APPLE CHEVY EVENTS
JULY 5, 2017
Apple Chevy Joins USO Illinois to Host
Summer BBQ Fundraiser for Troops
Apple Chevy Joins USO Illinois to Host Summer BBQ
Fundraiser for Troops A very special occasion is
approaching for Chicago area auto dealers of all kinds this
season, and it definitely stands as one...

##############################

▶ Exercise prompt:
Gather up every line in the data above that contains the word "Host", copying each one.

▶ The completed task:
Apple Chevy Joins USO Illinois to Host
Apple Chevy Joins USO Illinois to Host Summer BBQ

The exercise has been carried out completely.